A detailed example of an experimental protocol using the methodology is described below. For example, reference may be made to the following document: Behar, F., Leblond, C., St. Paul, C., 1989. Quantitative Analysis of Pyrolysis Effluents in Open and Closed Environments. Oil and gas science and technology 44, 387-411.

Example of an experimental protocol A - PYROLYSIS SYSTEMS A 1 - Closed Pyrolysis The samples are heated in a medium kept closed for the duration of the pyrolysis. The pyrolysis chamber is previously purged to remove all of the oxygen from the air. A first set of experiments is carried out in order to define the most appropriate temperature and time range to follow the conversion of the selected loads.

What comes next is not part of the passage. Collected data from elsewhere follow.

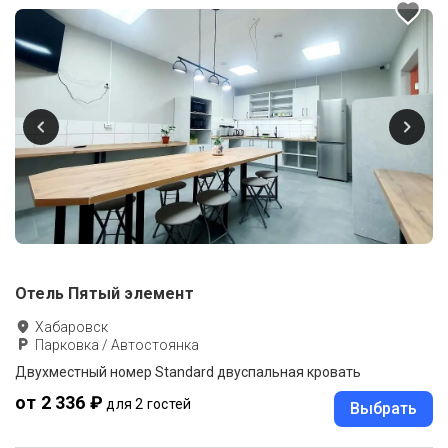
Отель Пятый элемент
Хабаровск
Парковка / Автостоянка
Двухместный номер Standard двуспальная кровать
от 2 336 ₽
для 2 гостей
Выбрать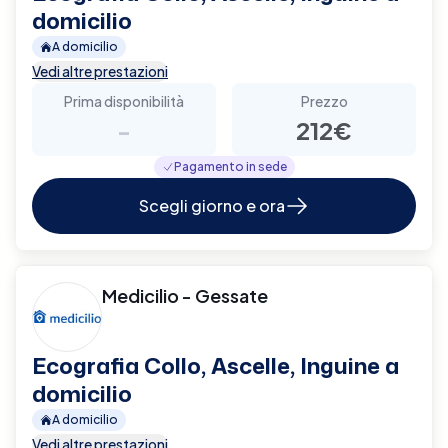
domicilio
A domicilio
Vedi altre prestazioni
Prima disponibilità
Prezzo
-
212€
Pagamento in sede
Scegli giorno e ora
Medicilio - Gessate
Ecografia Collo, Ascelle, Inguine a
domicilio
A domicilio
Vedi altre prestazioni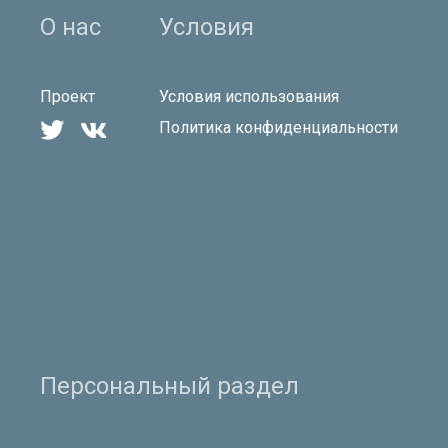
О нас
Условия
Проект
Условия использования


Политика конфиденциальности
Персональный раздел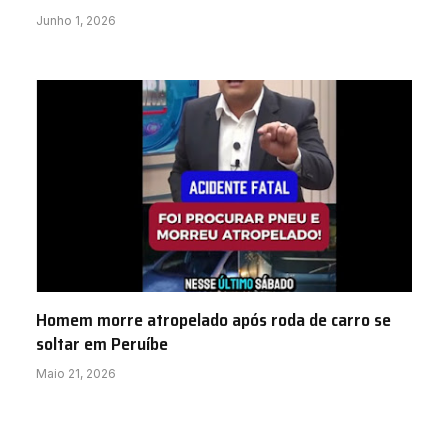
Junho 1, 2026
Homem morre atropelado após roda de carro se
soltar em Peruíbe
Maio 21, 2026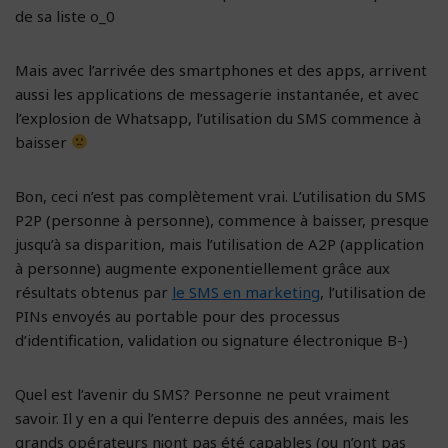
de sa liste o_0
Mais avec l’arrivée des smartphones et des apps, arrivent
aussi les applications de messagerie instantanée, et avec
l’explosion de Whatsapp, l’utilisation du SMS commence à
baisser
Bon, ceci n’est pas complètement vrai. L’utilisation du SMS
P2P (personne à personne), commence à baisser, presque
jusqu’à sa disparition, mais l’utilisation de A2P (application
à personne) augmente exponentiellement grâce aux
résultats obtenus par
le SMS en marketing
, l’utilisation de
PINs envoyés au portable pour des processus
d’identification, validation ou signature électronique B-)
Quel est l’avenir du SMS? Personne ne peut vraiment
savoir. Il y en a qui l’enterre depuis des années, mais les
grands opérateurs n¡ont pas été capables (ou n’ont pas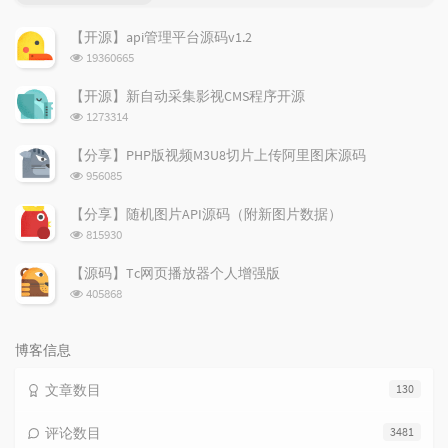
门
新
机
文
评
文
【开源】api管理平台源码v1.2
章
论
章
浏
19360665
览
次
【开源】新自动采集影视CMS程序开源
数:
浏
1273314
览
次
【分享】PHP版视频M3U8切片上传阿里图床源码
数:
浏
956085
览
次
【分享】随机图片API源码（附新图片数据）
数:
浏
815930
览
次
【源码】Tc网页播放器个人增强版
数:
浏
405868
览
次
数:
博客信息
文章数目
130
评论数目
3481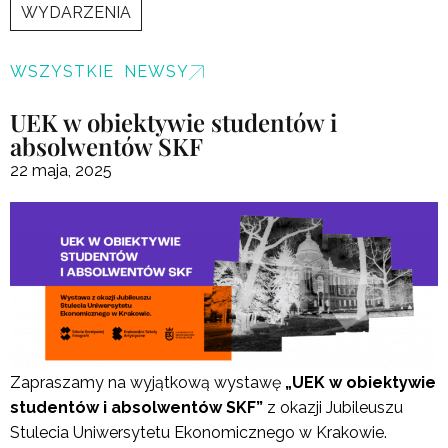
WYDARZENIA
WSZYSTKIE NEWSY
UEK w obiektywie studentów i
absolwentów SKF
22 maja, 2025
Zapraszamy na wyjątkową wystawę
„UEK w obiektywie
studentów i absolwentów SKF”
z okazji Jubileuszu
Stulecia Uniwersytetu Ekonomicznego w Krakowie.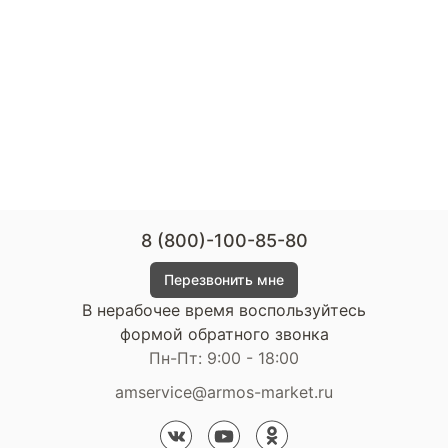
8 (800)-100-85-80
Перезвонить мне
В нерабочее время воспользуйтесь
формой обратного звонка
Пн-Пт: 9:00 - 18:00
amservice@armos-market.ru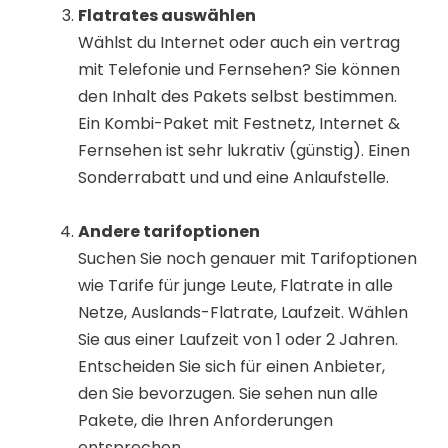
Flatrates auswählen
Wählst du Internet oder auch ein vertrag
mit Telefonie und Fernsehen? Sie können
den Inhalt des Pakets selbst bestimmen.
Ein Kombi-Paket mit Festnetz, Internet &
Fernsehen ist sehr lukrativ (günstig). Einen
Sonderrabatt und und eine Anlaufstelle.
Andere tarifoptionen
Suchen Sie noch genauer mit Tarifoptionen
wie Tarife für junge Leute, Flatrate in alle
Netze, Auslands-Flatrate, Laufzeit. Wählen
Sie aus einer Laufzeit von 1 oder 2 Jahren.
Entscheiden Sie sich für einen Anbieter,
den Sie bevorzugen. Sie sehen nun alle
Pakete, die Ihren Anforderungen
entsprechen.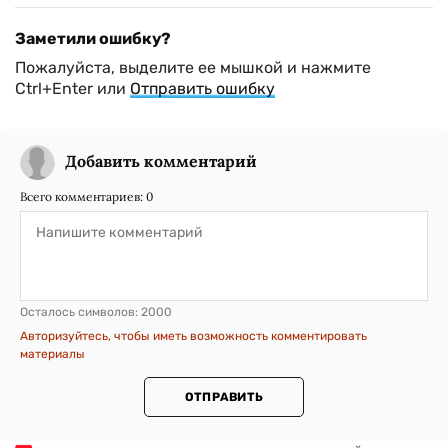
Заметили ошибку?
Пожалуйста, выделите ее мышкой и нажмите
Ctrl+Enter или
Отправить ошибку
Добавить комментарий
Всего комментариев:
0
Осталось символов:
2000
Авторизуйтесь, чтобы иметь возможность комментировать
материалы
ОТПРАВИТЬ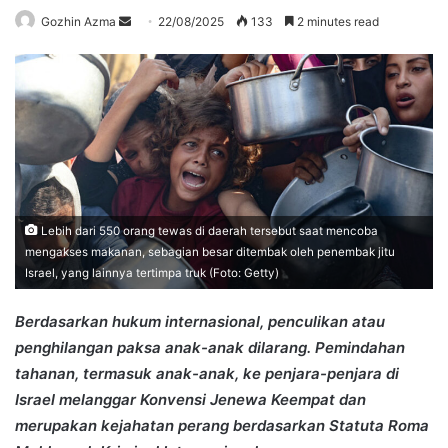
Send
Gozhin Azma
22/08/2025
133
2 minutes read
an
email
Lebih dari 550 orang tewas di daerah tersebut saat mencoba
mengakses makanan, sebagian besar ditembak oleh penembak jitu
Israel, yang lainnya tertimpa truk (Foto: Getty)
Berdasarkan hukum internasional, penculikan atau
penghilangan paksa anak-anak dilarang. Pemindahan
tahanan, termasuk anak-anak, ke penjara-penjara di
Israel melanggar Konvensi Jenewa Keempat dan
merupakan kejahatan perang berdasarkan Statuta Roma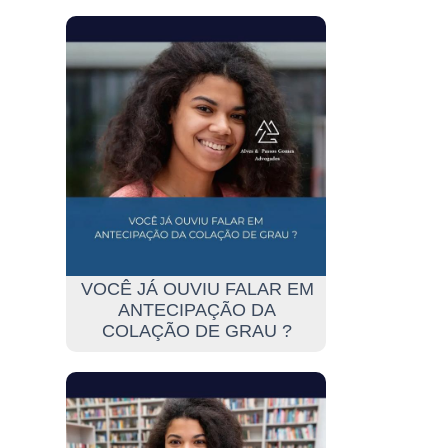
VOCÊ JÁ OUVIU FALAR EM
ANTECIPAÇÃO DA
COLAÇÃO DE GRAU ?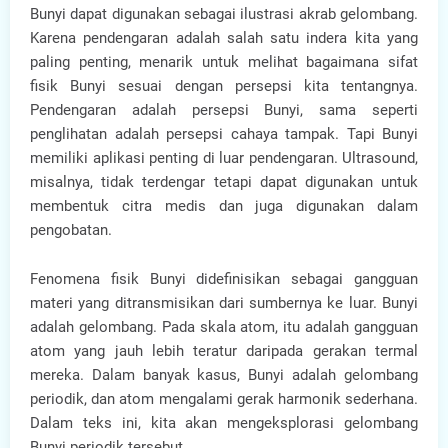
Bunyi dapat digunakan sebagai ilustrasi akrab gelombang.
Karena pendengaran adalah salah satu indera kita yang
paling penting, menarik untuk melihat bagaimana sifat
fisik Bunyi sesuai dengan persepsi kita tentangnya.
Pendengaran adalah persepsi Bunyi, sama seperti
penglihatan adalah persepsi cahaya tampak. Tapi Bunyi
memiliki aplikasi penting di luar pendengaran. Ultrasound,
misalnya, tidak terdengar tetapi dapat digunakan untuk
membentuk citra medis dan juga digunakan dalam
pengobatan.
Fenomena fisik Bunyi didefinisikan sebagai gangguan
materi yang ditransmisikan dari sumbernya ke luar. Bunyi
adalah gelombang. Pada skala atom, itu adalah gangguan
atom yang jauh lebih teratur daripada gerakan termal
mereka. Dalam banyak kasus, Bunyi adalah gelombang
periodik, dan atom mengalami gerak harmonik sederhana.
Dalam teks ini, kita akan mengeksplorasi gelombang
Bunyi periodik tersebut.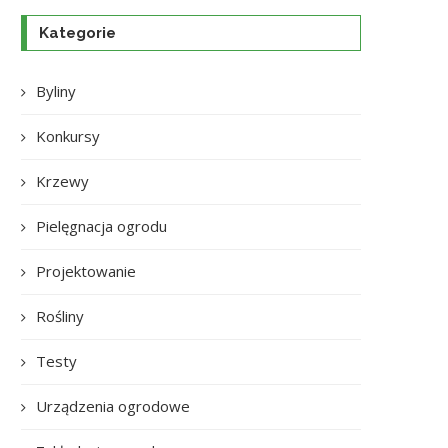
Kategorie
Byliny
Konkursy
Krzewy
Pielęgnacja ogrodu
Projektowanie
Rośliny
Testy
Urządzenia ogrodowe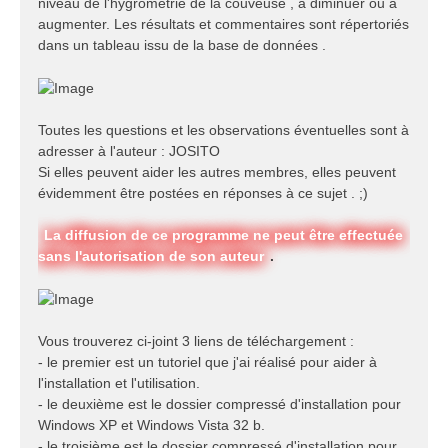
niveau de l'hygrométrie de la couveuse , à diminuer ou à
augmenter. Les résultats et commentaires sont répertoriés
dans un tableau issu de la base de données .
Toutes les questions et les observations éventuelles sont à
adresser à l'auteur :
JOSITO
Si elles peuvent aider les autres membres, elles peuvent
évidemment être postées en réponses à ce sujet . ;)
La diffusion de ce programme ne peut être effectuée
sans l'autorisation de son auteur
.
Vous trouverez ci-joint 3 liens de téléchargement :
- le premier est un tutoriel que j'ai réalisé pour aider à
l'installation et l'utilisation.
- le deuxième est le dossier compressé d'installation pour
Windows XP et Windows Vista 32 b.
- le troisième est le dossier compressé d'installation pour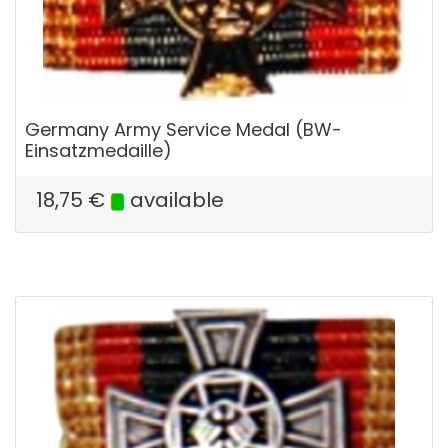
Germany Army Service Medal (BW-
Einsatzmedaille)
18,75
€
available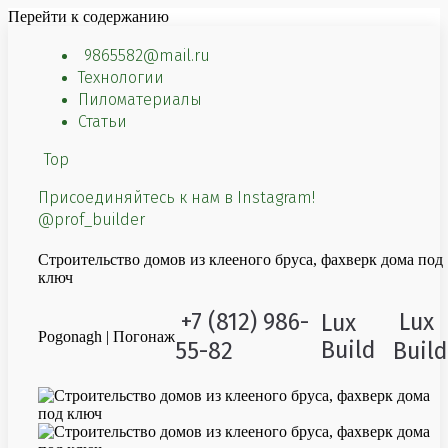
Перейти к содержанию
9865582@mail.ru
Технологии
Пиломатериалы
Статьи
Top
Присоединяйтесь к нам в Instagram!
@prof_builder
Строительство домов из клееного бруса, фахверк дома под
ключ
+7 (812) 986-
Lux
Lux
Pogonagh | Погонаж
Build
55-82
Build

The experiments are carried out in closed reactors under an inert gas (for example: helium, nitrogen), with or without the addition of water. Two types of reactors are used: - isobaric reactors of low capacity (less than 5 ml): gold tubes of various sizes and welded at both ends are used in particular. Back pressure is imposed throughout the duration of the experiments in order to avoid the explosion of the tubes due to the internal pressure generated. The charge is generally between 30 mg and 1 gram. - Isochoric reactors of medium or large size (more than 5 ml): used for loads greater than one gram, these reactors consist of a hermetically sealed stainless steel capacity. Such pyrolysis systems are commercially available (Parr reactors). Gold tubes (isobaric reactors) are used to minimize interactions between reactors and the chemical reaction medium. Two tubes are heated at the same time: one will be devoted to the analysis of the gaseous compounds and the other to the balance of the liquid and solid compounds. The mass of the initial charge is determined by weighing between the empty tube and the solid tube before welding. The gold tubes are placed in an autoclave which contains a 2nd gold tube in which a thermocouple is placed in order to have the temperature closest to that which the charge to be pyrolyzed. The autoclaves are then placed in a chamber previously heated to the desired temperature. The pyrolysis times are chosen to minimize the influence of the rise in temperature. At the end of the pyrolysis, the autoclave containing the gold tube (s) is instantly immersed in water at ambient temperature in order to stop the cracking reactions as quickly as possible. In the case of isochoric reactors, an inert gas pressure is introduced at ambient temperature. The reactors are then placed in a chamber previously heated to the chosen temperature. At the end of the pyrolysis, they are cooled to ambient air. The pyrolysis conditions are isothermal conditions with varying residence times The heating conditions for kerogens depend on their chemical structure and their degree of maturity. For low-maturity kerogens, the temperature range is generally between 150 C and 375 C for durations of between 1 hour and 30 months. For more mature kerogens, the temperatures are between 350 and 550 C for equivalent residence times.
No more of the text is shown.